━━ INPUT DATA ━━
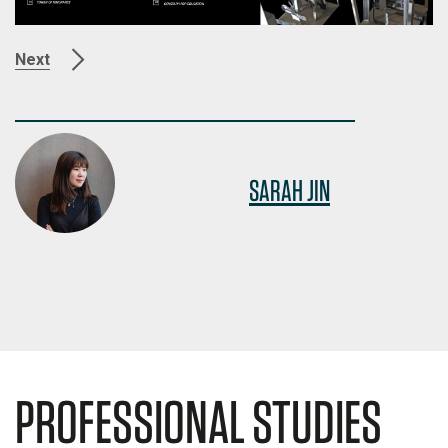
Next
SARAH JIN
PROFESSIONAL STUDIES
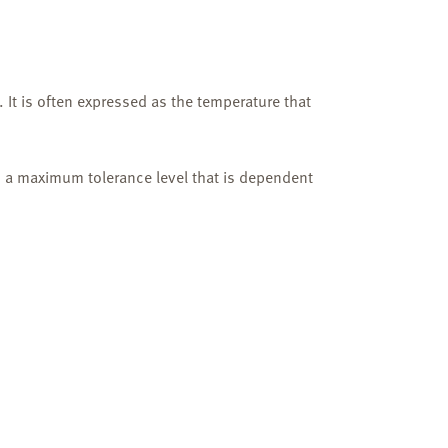
 It is often expressed as the temperature that
h a maximum tolerance level that is dependent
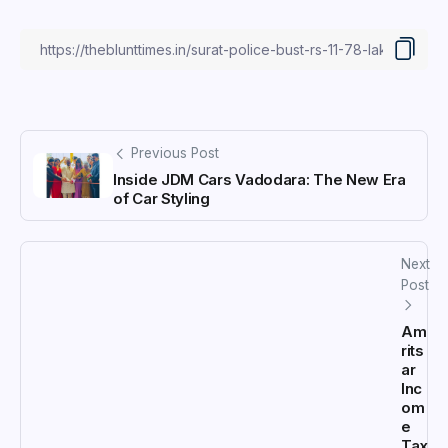
Previous Post
Inside JDM Cars Vadodara: The New Era
of Car Styling
Next
Post
Am
rits
ar
Inc
om
e
Tax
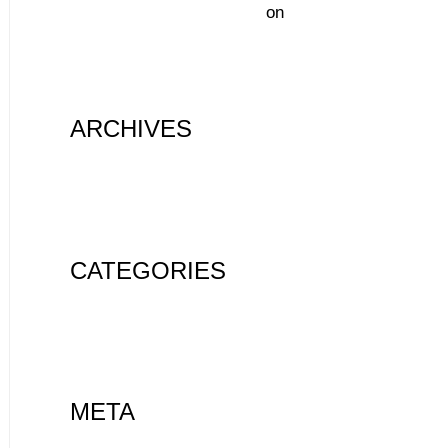
A WordPress Commenter
on
Hello
world!
ARCHIVES
August 2020
CATEGORIES
Uncategorized
META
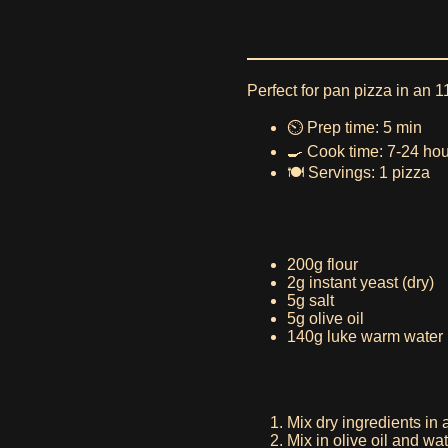
Perfect for pan pizza in an 11
⏲️ Prep time: 5 min
🍳 Cook time: 7-24 ho
🍽️ Servings: 1 pizza
200g flour
2g instant yeast (dry)
5g salt
5g olive oil
140g luke warm water
Mix dry ingredients in 
Mix in olive oil and wa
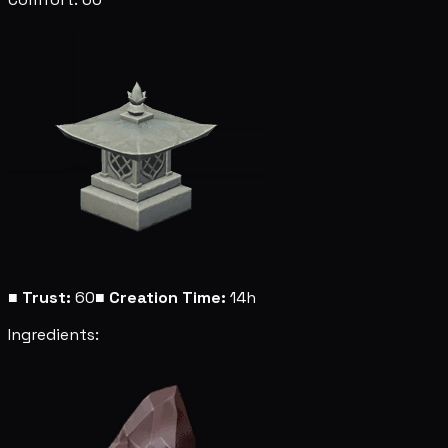
■
Trust:
60
■
Creation Time:
14h
Ingredients:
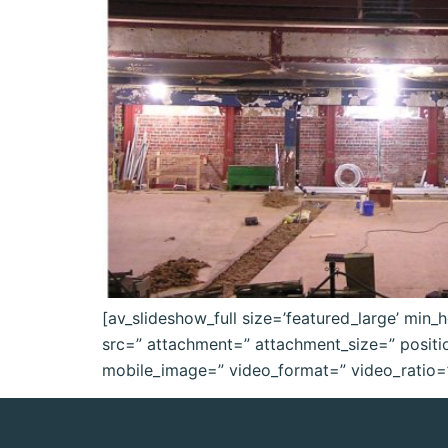
[av_slideshow_full size=’featured_large’ min_h
src=” attachment=” attachment_size=” position=
mobile_image=” video_format=” video_ratio=” 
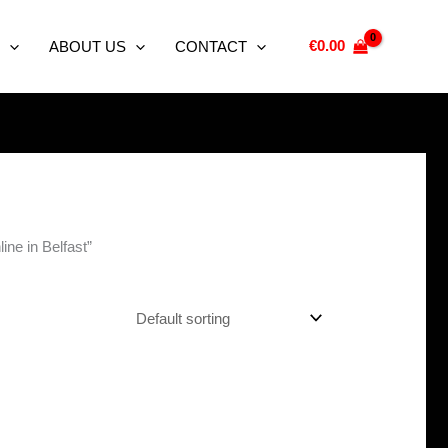
€
0.00
ABOUT US
CONTACT
ne in Belfast”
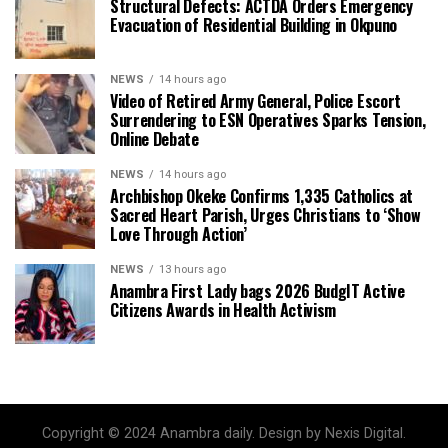
Structural Defects: ACTDA Orders Emergency
Evacuation of Residential Building in Okpuno
NEWS
14 hours ago
Video of Retired Army General, Police Escort
Surrendering to ESN Operatives Sparks Tension,
Online Debate
NEWS
14 hours ago
Archbishop Okeke Confirms 1,335 Catholics at
Sacred Heart Parish, Urges Christians to ‘Show
Love Through Action’
NEWS
13 hours ago
Anambra First Lady bags 2026 BudgIT Active
Citizens Awards in Health Activism
Copyright © 2024 Anambra daily. Design by Nexis Digital.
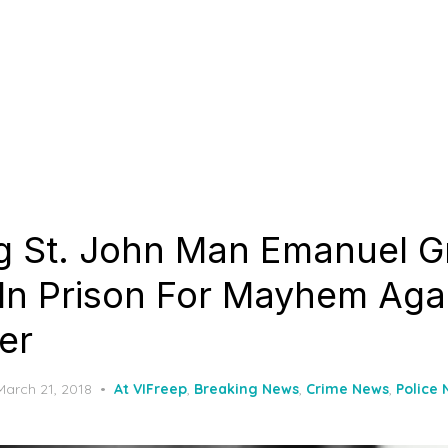
ng St. John Man Emanuel G
 In Prison For Mayhem Aga
er
Posted
March 21, 2018
At VIFreep
,
Breaking News
,
Crime News
,
Police
on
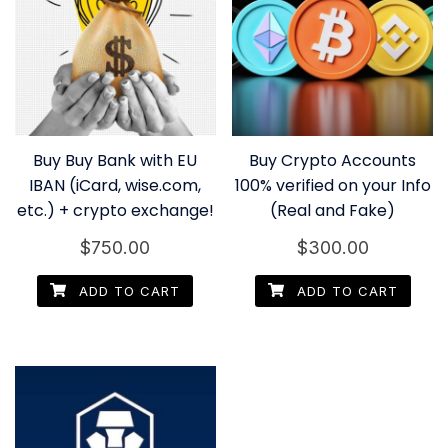
Buy Buy Bank with EU
Buy Crypto Accounts
IBAN (iCard, wise.com,
100% verified on your Info
etc.) + crypto exchange!
(Real and Fake)
$
750.00
$
300.00
ADD TO CART
ADD TO CART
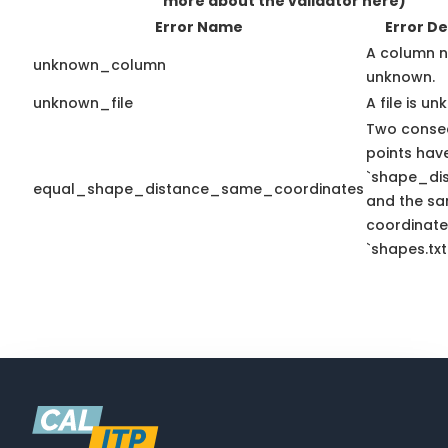
more about the validator here)
Error Name
Error De
A column n
unknown_column
unknown.
unknown_file
A file is u
Two conse
points hav
`shape_dis
equal_shape_distance_same_coordinates
and the sa
coordinate
`shapes.txt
━━━
• **WHAT THE TASK REQUIRES**
Please retype the whole listing above exactly, without any of its images.

• **SOLVED EXERCISE**
Next
SARAH JIN
PROFESSIONAL STUDIES
 It is often expressed as the temperature that
h a maximum tolerance level that is dependent
Previous Post
Inside JDM Cars Vadodara: The New Era
of Car Styling
Next
Post
Am
rits
ar
Inc
om
e
Tax
A WordPress Commenter
on
Hello
world!
ARCHIVES
August 2020
CATEGORIES
Uncategorized
META
Perfect for pan pizza in an 11
⏲️ Prep time: 5 min
🍳 Cook time: 7-24 ho
🍽️ Servings: 1 pizza
200g flour
2g instant yeast (dry)
5g salt
5g olive oil
140g luke warm water
Mix dry ingredients in 
Mix in olive oil and wa
■
Trust:
60
■
Creation Time:
14h
Ingredients:
[av_slideshow_full size=’featured_large’ min_h
src=” attachment=” attachment_size=” position=
mobile_image=” video_format=” video_ratio=” 
€
0.00
ABOUT US
CONTACT
ne in Belfast”
Structural Defects: ACTDA Orders Emergency
Evacuation of Residential Building in Okpuno
NEWS
14 hours ago
Video of Retired Army General, Police Escort
Surrendering to ESN Operatives Sparks Tension,
Online Debate
NEWS
14 hours ago
Archbishop Okeke Confirms 1,335 Catholics at
Sacred Heart Parish, Urges Christians to ‘Show
Love Through Action’
NEWS
13 hours ago
Anambra First Lady bags 2026 BudgIT Active
Citizens Awards in Health Activism
Copyright © 2024 Anambra daily. Design by Nexis Digital.
ng St. John Man Emanuel G
 In Prison For Mayhem Aga
er
Posted
March 21, 2018
At VIFreep
,
Breaking News
,
Crime News
,
Police
on
Buy Buy Bank with EU
Buy Crypto Accounts
IBAN (iCard, wise.com,
100% verified on your Info
etc.) + crypto exchange!
(Real and Fake)
$
750.00
$
300.00
ADD TO CART
ADD TO CART
more about the validator here)
Error Name
Error De
A column n
unknown_column
unknown.
unknown_file
A file is u
Two conse
points hav
`shape_dis
equal_shape_distance_same_coordinates
and the sa
coordinate
`shapes.txt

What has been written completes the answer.